WHAT YOU ARE ASKED TO DO:
Line filter on the word "that": copy each matching line from the entries.

AVAILABLE DATA:
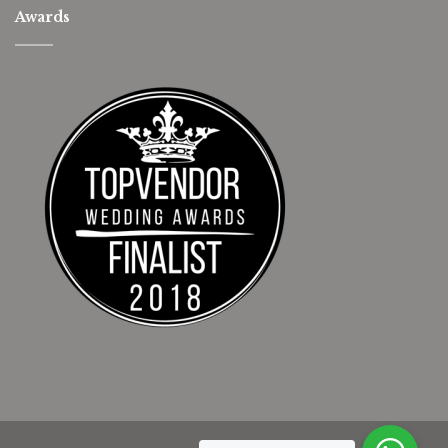
Awards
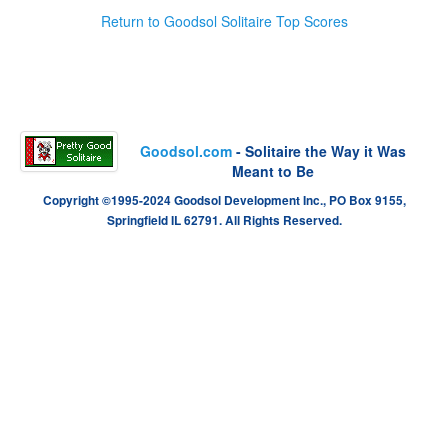
Return to Goodsol Solitaire Top Scores
Goodsol.com
- Solitaire the Way it Was
Meant to Be
Copyright ©1995-2024 Goodsol Development Inc., PO Box 9155,
Springfield IL 62791. All Rights Reserved.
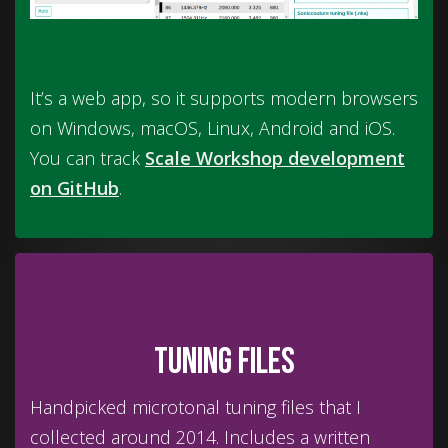
It’s a web app, so it supports modern browsers
on Windows, macOS, Linux, Android and iOS.
You can track
Scale Workshop development
on GitHub
.
Tuning files
Handpicked microtonal tuning files that I
collected around 2014. Includes a written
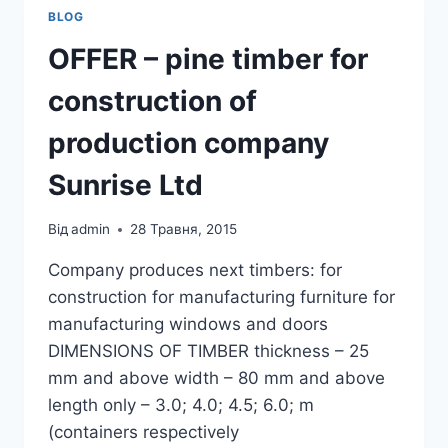
BLOG
OFFER – pine timber for
construction of
production company
Sunrise Ltd
Від
admin
28 Травня, 2015
Company produces next timbers: for
construction for manufacturing furniture for
manufacturing windows and doors
DIMENSIONS OF TIMBER thickness – 25
mm and above width – 80 mm and above
length only – 3.0; 4.0; 4.5; 6.0; m
(containers respectively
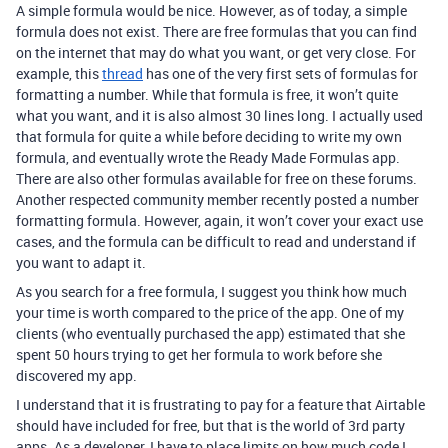
A simple formula would be nice. However, as of today, a simple
formula does not exist. There are free formulas that you can find
on the internet that may do what you want, or get very close. For
example, this
thread
has one of the very first sets of formulas for
formatting a number. While that formula is free, it won’t quite
what you want, and it is also almost 30 lines long. I actually used
that formula for quite a while before deciding to write my own
formula, and eventually wrote the Ready Made Formulas app.
There are also other formulas available for free on these forums.
Another respected community member recently posted a number
formatting formula. However, again, it won’t cover your exact use
cases, and the formula can be difficult to read and understand if
you want to adapt it.
As you search for a free formula, I suggest you think how much
your time is worth compared to the price of the app. One of my
clients (who eventually purchased the app) estimated that she
spent 50 hours trying to get her formula to work before she
discovered my app.
I understand that it is frustrating to pay for a feature that Airtable
should have included for free, but that is the world of 3rd party
apps. As a developer, I have to place limits on how much code I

RESPONSE FOR THIS EXERCISE:
Handpicked microtonal tuning files that I
formula does not exist. There are free formulas that you can find
on the internet that may do what you want, or get very close. For
formatting a number. While that formula is free, it won’t quite
that formula for quite a while before deciding to write my own
clients (who eventually purchased the app) estimated that she
I understand that it is frustrating to pay for a feature that Airtable
should have included for free, but that is the world of 3rd party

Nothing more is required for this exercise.